There’s not so much care on display on the estate this morning. As if her death held a lower price for everyone else than it did for me. An old lady dies. So what? After the interest of it, everyone just goes home and sticks the TV on.
‘I’ve seen blood shed in front of me,’ she said the night before last.
‘But no one cares about the things I see,’ she said. And that’s how it feels this morning. Like this is just going to be it. Her relatives in Portugal will be informed, appropriate tears will be shed for Grandma, as her bones hit the trough a thousand miles away, her insurance barely covering an empty ceremony, as in a distant room the relevant form is signed, and only I will care that someone may well have bumped her off. My only question is, why anyone would want to do that?

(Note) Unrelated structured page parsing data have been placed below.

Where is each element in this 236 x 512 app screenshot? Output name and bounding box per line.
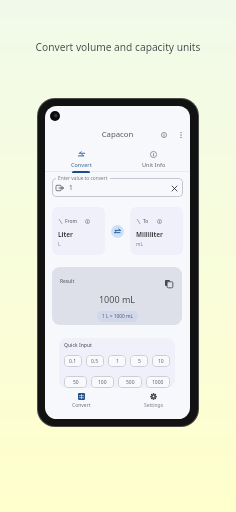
staticText: To	[143, 218, 149, 225]
button[interactable]: Unit Info	[117, 149, 190, 173]
staticText: Unit Info	[142, 161, 166, 168]
staticText: 500	[126, 379, 135, 386]
staticText: Quick Input	[64, 342, 93, 349]
staticText: 10	[158, 358, 164, 365]
staticText: Liter	[58, 230, 73, 239]
staticText: Result	[60, 278, 75, 285]
button[interactable]: Info	[157, 128, 170, 141]
button[interactable]: Settings	[117, 393, 190, 413]
staticText: 50	[73, 379, 79, 386]
staticText: 1	[69, 183, 73, 192]
staticText: 1	[116, 358, 119, 365]
button[interactable]: 0.5	[86, 355, 104, 367]
button[interactable]: More options	[174, 128, 187, 141]
staticText: Capacon	[45, 129, 190, 140]
button[interactable]: Copy result	[163, 278, 174, 289]
staticText: Enter value to convert	[58, 175, 108, 182]
staticText: Convert	[71, 161, 92, 168]
button[interactable]: From	[52, 207, 105, 255]
button[interactable]: 5	[130, 355, 148, 367]
staticText: Convert volume and capacity units	[0, 40, 236, 54]
staticText: L	[58, 241, 61, 248]
staticText: mL	[136, 241, 143, 248]
staticText: 0.1	[69, 358, 77, 365]
staticText: 1000	[152, 379, 164, 386]
button[interactable]: To	[130, 207, 183, 255]
button[interactable]: Clear	[169, 183, 179, 193]
button[interactable]: Convert	[45, 149, 117, 173]
button[interactable]: 100	[91, 376, 114, 388]
staticText: 100	[98, 379, 107, 386]
staticText: From	[65, 218, 77, 225]
button[interactable]: 50	[64, 376, 87, 388]
staticText: 1000 mL	[52, 293, 182, 305]
button[interactable]: 0.1	[64, 355, 82, 367]
button[interactable]: 500	[118, 376, 142, 388]
button[interactable]: 1000	[146, 376, 170, 388]
button[interactable]: 1	[108, 355, 126, 367]
staticText: 0.5	[91, 358, 99, 365]
button[interactable]: 1	[52, 178, 183, 197]
staticText: Milliliter	[136, 230, 163, 239]
staticText: 1 L = 1000 mL	[102, 313, 133, 320]
button[interactable]: Swap units	[111, 225, 124, 238]
button[interactable]: Convert	[45, 393, 117, 413]
staticText: 5	[138, 358, 141, 365]
staticText: Settings	[144, 402, 164, 409]
button[interactable]: 10	[152, 355, 170, 367]
staticText: Convert	[72, 402, 91, 409]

I walk away, slotting my black bag into my rucksack as I go. Relieved no one has got the chance to see inside it and catch me for the fraud I am. I’m going to have to stop doing that. Or invest in a stethoscope. I take out my phone to see if Aiden is worried about me. But there’s nothing from him. I see one missed call from a number I don’t recognise. I don’t usually answer calls from numbers I don’t recognise. But then I don’t usually call them back either. Which is what I’m doing now. I’m doing a lot of things that don’t make me feel myself lately. I turn as I call because it’s ringing. I don’t hear it through my phone, it seems to be coming from the direction of the crowd.
Christ. It’s coming from inside number forty-one and now the assembled mass hear it too. Late drama shoots through them and a man in shorts is heading back into her flat. He picks up the phone from her sideboard, shrugs and puts it back where he found it, as I make my way out of there. I put up my hood and head quickly back to my place, undetected.
I look at my missed calls and find she had tried to call me at five-thirty this morning. And, all of a sudden, I’m thinking a lot more seriously about that missing poker and figurine.